骨芽細胞分化を促進し破骨細胞形成を阻害する骨形成型オリゴ DNA の同定

骨芽細胞分化を促進し破骨細胞形成を阻害する骨形成型オリゴ DNA の同定

高谷智英1,2,3, 二橋佑磨1, 池田玲奈2, 三好愛2, 梅澤公二1,2,3, 下里剛士1,2,3.

  1. 信州大学大学院総合医理工学研究科.
  2. 信州大学大学院総合理工学研究科.
  3. 信州大学バイオメディカル研究所.

日本核酸医薬学会第7回年会 (東京), 2022/08/02 (ポスター).

Abstract

我々は最近、乳酸菌ゲノム配列に由来する18塩基のオリゴ DNA ライブラリから、抗ヌクレオリンアプタマーとして機能することで骨格筋分化を促進する、筋形成型オリゴ DNA (myoDN) を同定した。本研究では、同ライブラリを用い、骨の前駆細胞である骨芽細胞を活性化する配列を探索した。骨分化マーカーであるアルカリフォスファターゼの活性を指標としたスクリーニングから、CpG モチーフを一つ有する配列 iSN40 が、骨芽細胞の分化を促進することを見出した。iSN40 は骨特異的遺伝子群の発現を誘導し、石灰化した骨細胞へ成熟させることがわかった。iSN40 の CpG モチーフを GC に置換した iSN40-GC も骨分化を促進したが、代表的な CpG オリゴ DNA である CpG-2006 には骨分化促進作用を認めなかった。このことから、iSN40 の作用は TLR9 非依存的であることが強く示唆される。
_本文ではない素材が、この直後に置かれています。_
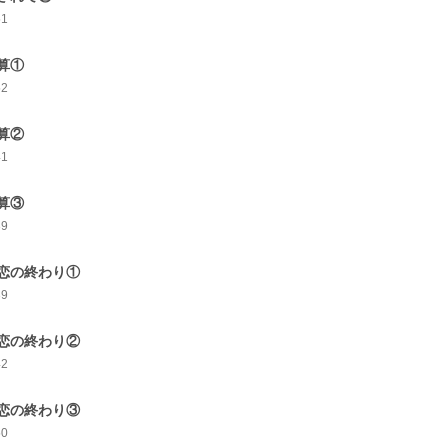
51
算①
52
算②
41
算③
39
恋の終わり①
39
恋の終わり②
42
恋の終わり③
50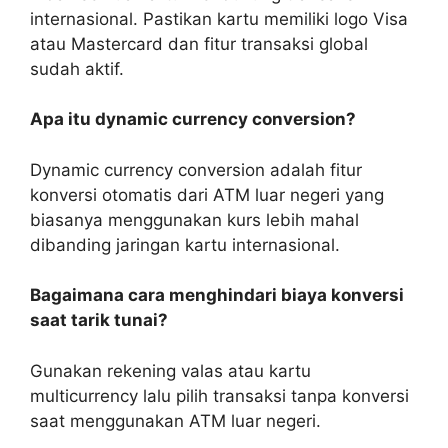
internasional. Pastikan kartu memiliki logo Visa
atau Mastercard dan fitur transaksi global
sudah aktif.
Apa itu dynamic currency conversion?
Dynamic currency conversion adalah fitur
konversi otomatis dari ATM luar negeri yang
biasanya menggunakan kurs lebih mahal
dibanding jaringan kartu internasional.
Bagaimana cara menghindari biaya konversi
saat tarik tunai?
Gunakan rekening valas atau kartu
multicurrency lalu pilih transaksi tanpa konversi
saat menggunakan ATM luar negeri.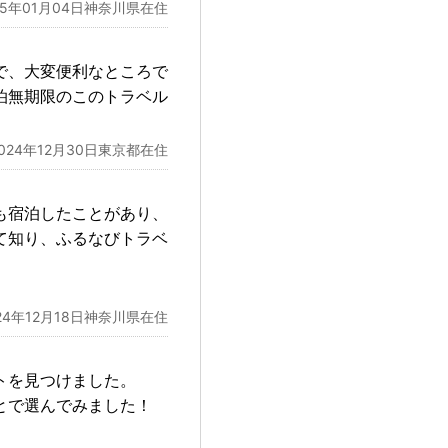
25年01月04日神奈川県在住
で、大変便利なところで
泊無期限のこのトラベル
2024年12月30日東京都在住
も宿泊したことがあり、
て知り、ふるなびトラベ
24年12月18日神奈川県在住
トを見つけました。
とで選んでみました！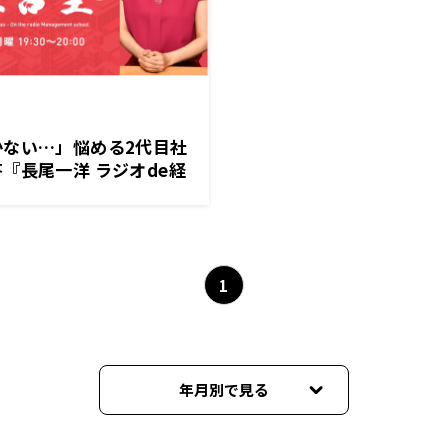
かない…」悩める2代目社
『長尾一洋 ラジオde経
（月）放送
1
年月別で見る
骨代謝において、骨芽細胞による骨形成と破骨細胞による骨吸収は、両細胞間のシグナル伝達によって均衡が維持される。破骨細胞における上記オリゴ DNA の影響を検討した結果、iSN40 と CpG-2006 は RANKL 依存的な破骨細胞形成を完全に阻害した一方、iSN40-GC にはその作用を認めなかった。また、iSN40 の効果は、TLR9 阻害剤 E6446 の前処理によってキャンセルされた。以上の結果から、iSN40 の CpG モチーフが TLR9 に認識されることで破骨細胞の分化が抑制されることがわかった。

TLR9 非依存的に骨分化を誘導し、TLR9 依存的に破骨細胞形成を阻害する iSN40 の同定は、骨代謝の不均衡による骨粗鬆症に新たな治療戦略を提供するものと期待される。